The process of tortilla making is an article in itself, but in summary, the corn needs to be nixtamalized, then ground, then flattened, then cooked.
Nixtamalisation is the process of removing mycotoxins from the corn, while increasing its nutritional value and aroma markedly. This is done by increasing the alkalinity of the corn, traditionally with lime or woodash.
The corn is soaked, boiled and soaked again, the hulls are sometimes rubbed off, then the corn is dried, ground, made into a dough, balled, flattened, and then baked on a hot griddle or stovetop. It’s worth every step. Delicious and nutritious, home made goodness.
We all ate Su’s last batch of tortillas with chickpea curry, cauliflower and salad, but everything goes well with tortillas. For a three sisters special, a beany stew with cucumber chutney + yogurt to accompany home made tortillas would be heaven.

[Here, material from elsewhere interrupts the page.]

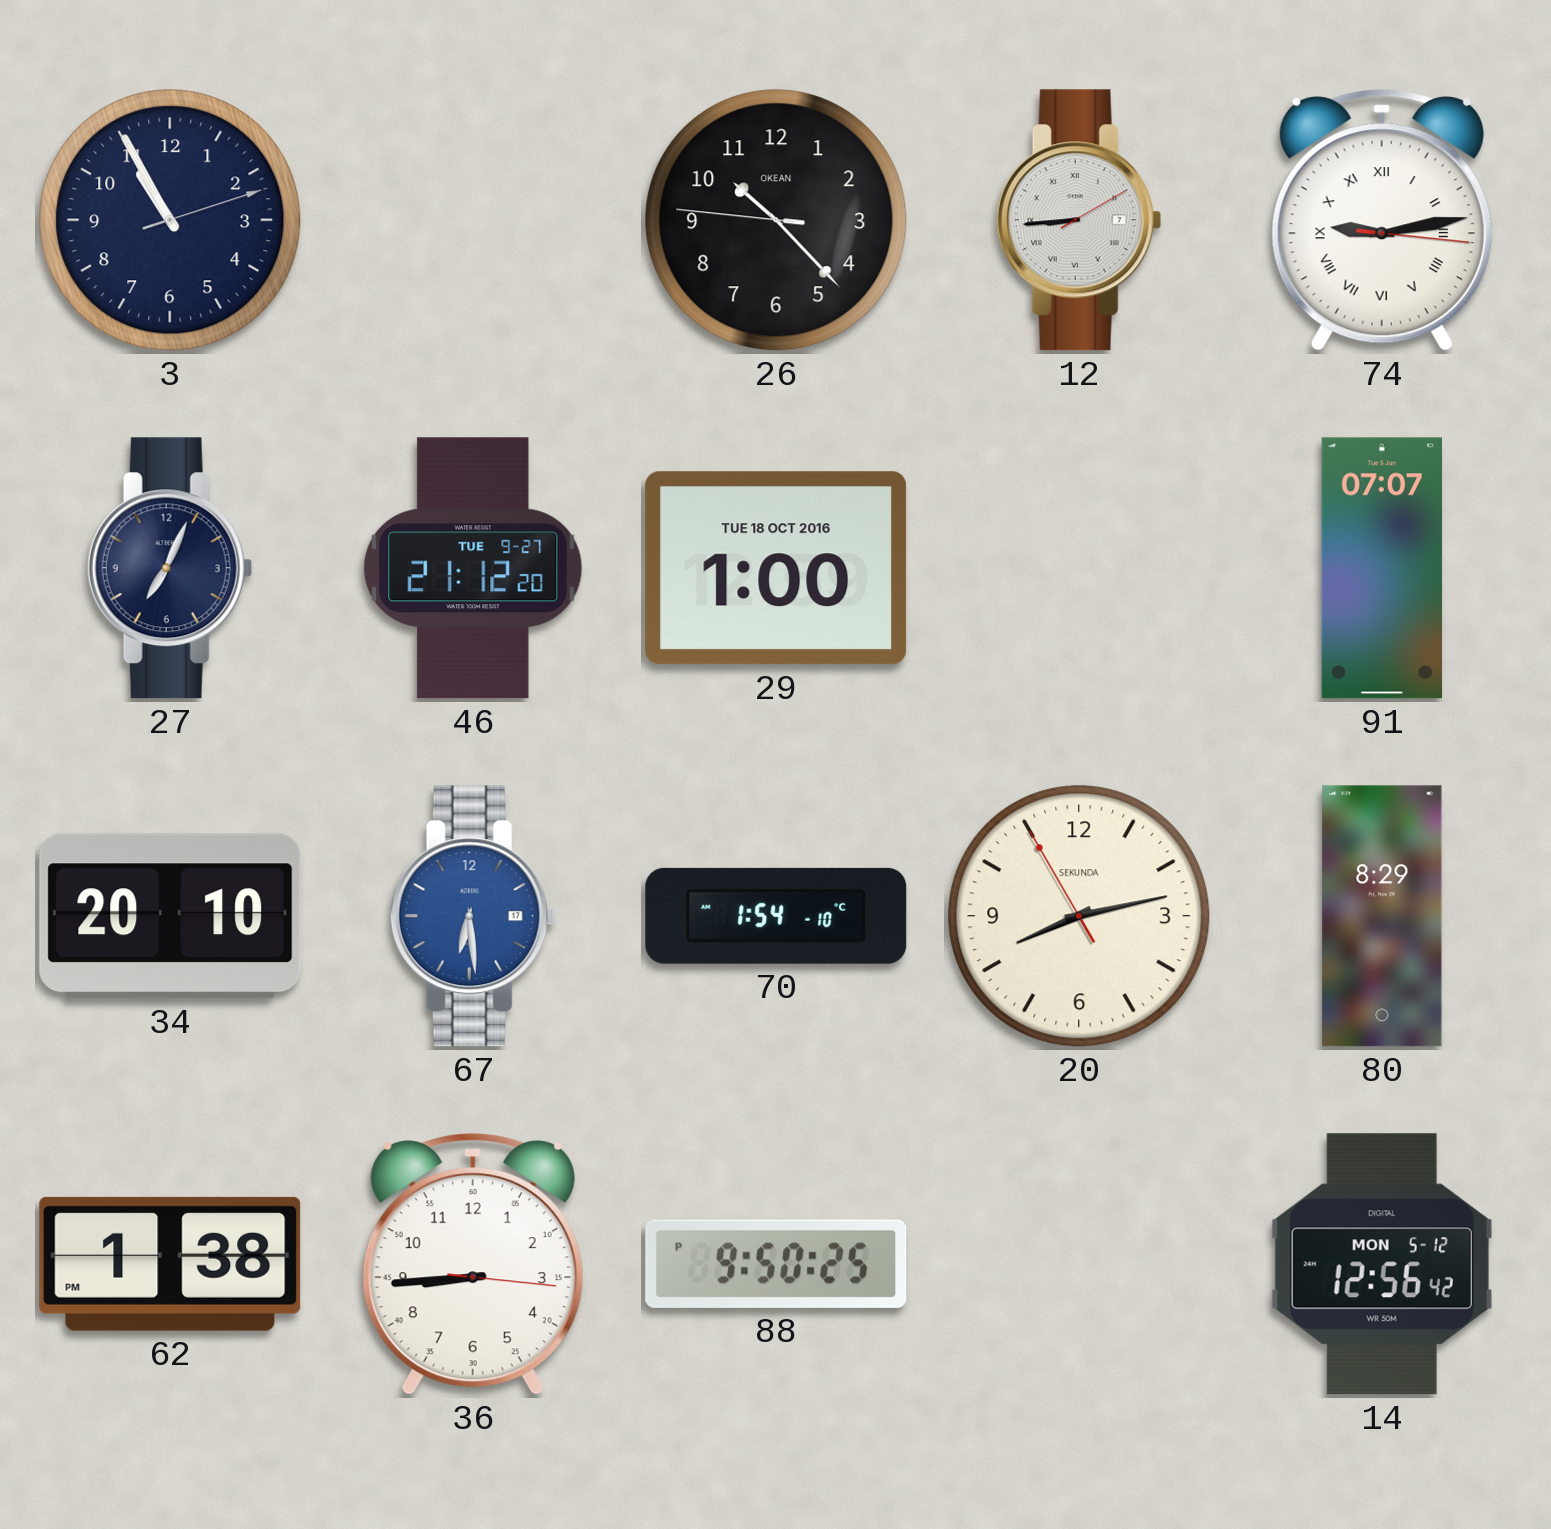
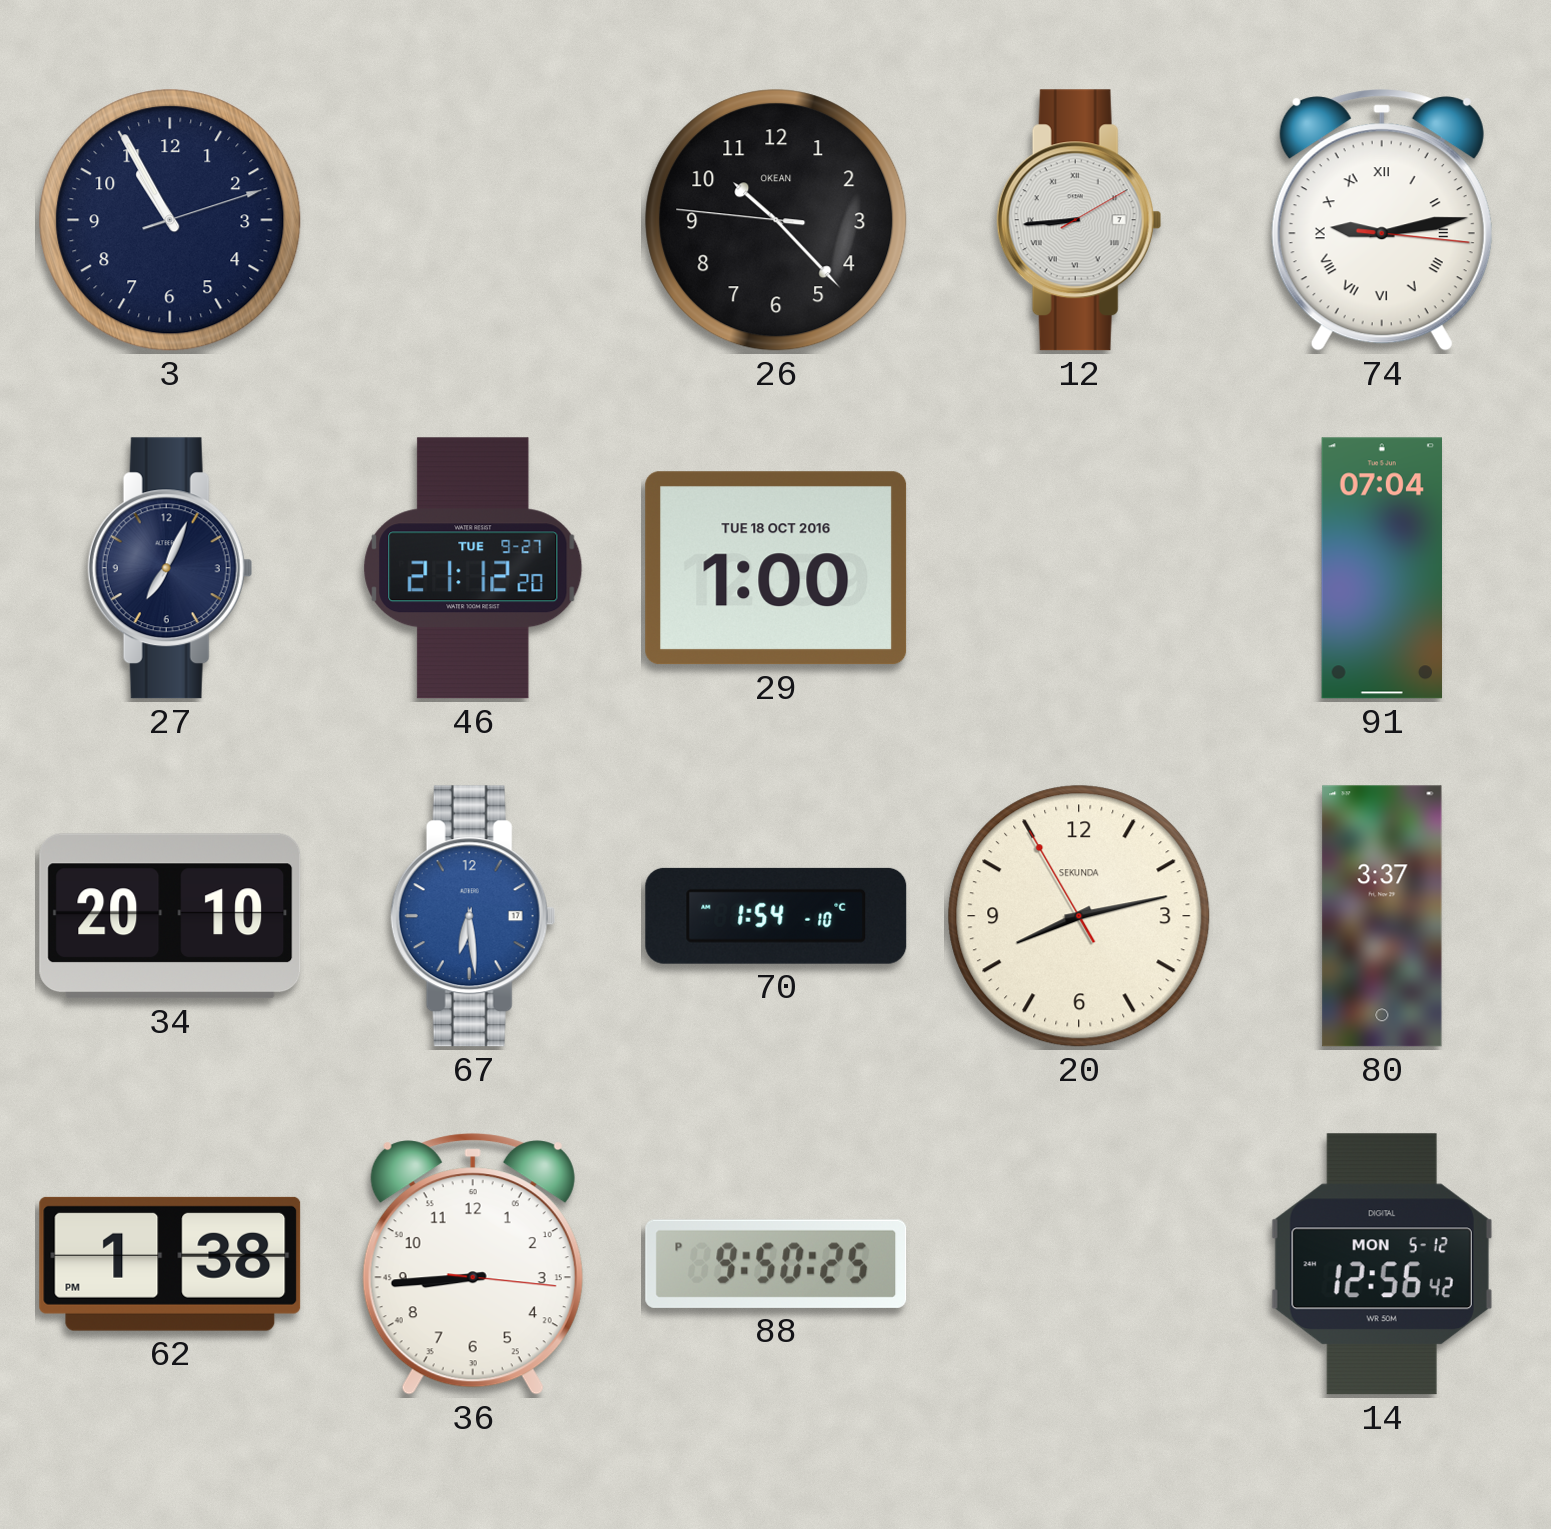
91: 07:07 -> 07:04
80: 8:29 -> 3:37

And it’s possible! So very possible. With respect and love to those who have gone before, who over thousands of years developed the three sisters planting philosophy and technique. We now get to eat good food, grown symbiotically, with minimum effort and maximum return. Thanks be.
Resources:
- Three Sisters + more – a good rundown at Mother Earth News
- Understanding the Historic Wampanoag Three Sisters Garden
- Native Seeds / SEARCH – legendary indigenous american-run seed savers
- Trail of Tears bean – follow the links through for an idea of how much seed saving matters
- Nixtamalisation – with pics
- All our gardening how-tos and resources
Keen to get growing at your place? Join us for a Serious Backyard Veggies course and get the skills you need…
Hi everyone, I grew up in Tassie but now live in Sunshine Coast Sub-tropical Queensland. I’ve been a hairdresser for many years and am now working from the house that my sis and myself bought in 2007. For the past 2 years I have been studying Sustainable Living through UTAS online MyLo. I will graduate this year and am also studying The Permaculture Educators Program and Teachers program through ‘My Permaculture Life’ with Morag Gamble who lives here. Thank you all for the fabulous presentations and information. My Grandad was Wally Hudson at Adventure Bay, Bruny Island and he would… Read more »
Hi Deborah! 🙂
I’m going to try this for fun as well as nourishing results. Hopefully! Isn’t if funny how bees love plants beginning with B? I have borage growing all over my patch and it buzzes!
Thanks for all these details, gonna try this again soon.
Typo? :
“ alternating between beans and SQUASH at each cornstalk”
thanks Leon! Fixed.
Love this! The natural efficiencies are so satisfying!
Curious – my veggie patch out back doesn’t get full sun so a lot of things don’t thrive – do you thinkg this could still work?
hey Anthea – ergh a lack of sun is a big deal…. though you could design accordingly, for a wetter, coolish garden, with all the amazing things that love that shady environment? Thinking ferns and ponds and pepperberries etc. Most leafy greens should still do well, also?